The study is believed to be the first to examine the relationship between the persistence of snoring and behavior problems in preschool-age children. Persistent, loud snoring occurs in approximately one of every 10 children.

Dr. Beebe and colleagues at Cincinnati Children's studied 249 children. The researchers surveyed the children's moms about their kids' sleep and behaviors. The study showed that children who snored loudly at least twice a week at the age of 2 and 3 had more behavior problems than children who either don't snore or who snored at 2 or 3 but not at both ages.

"A lot of kids snore every so often, and cartoons make snoring look cute or funny. But loud snoring that lasts for months is not normal, and anything that puts young kids at that much risk for behavioral problems is neither cute nor funny," says Dr.
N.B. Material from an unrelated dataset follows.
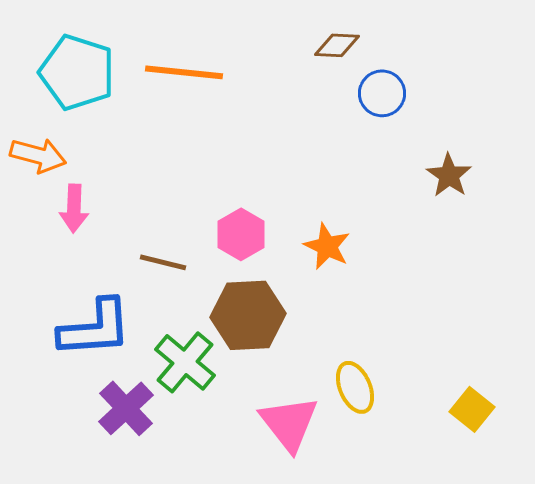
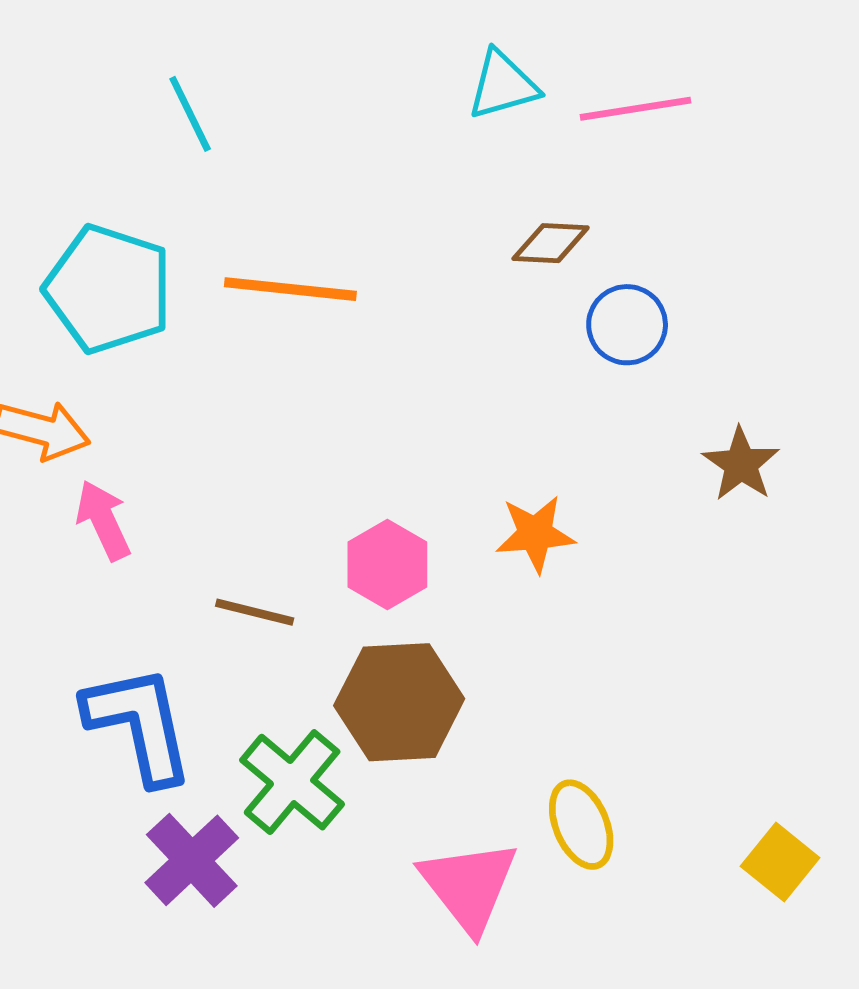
pink arrow: (74, 208) -> (103, 520), turned 153
orange star: (327, 246) -> (535, 534), moved, turned -30
blue L-shape: (95, 328) -> (139, 724), turned -98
Beebe. "That kind of snoring can be a sign of real breathing problems at night that are treatable. I encourage parents to talk to their child's doctor about loud snoring, especially if it happens a lot and persists over time."

Infant breastfeeding, especially over longer periods of time, seemed to protect children against persistent snoring, even after taking into account other factors, including family income.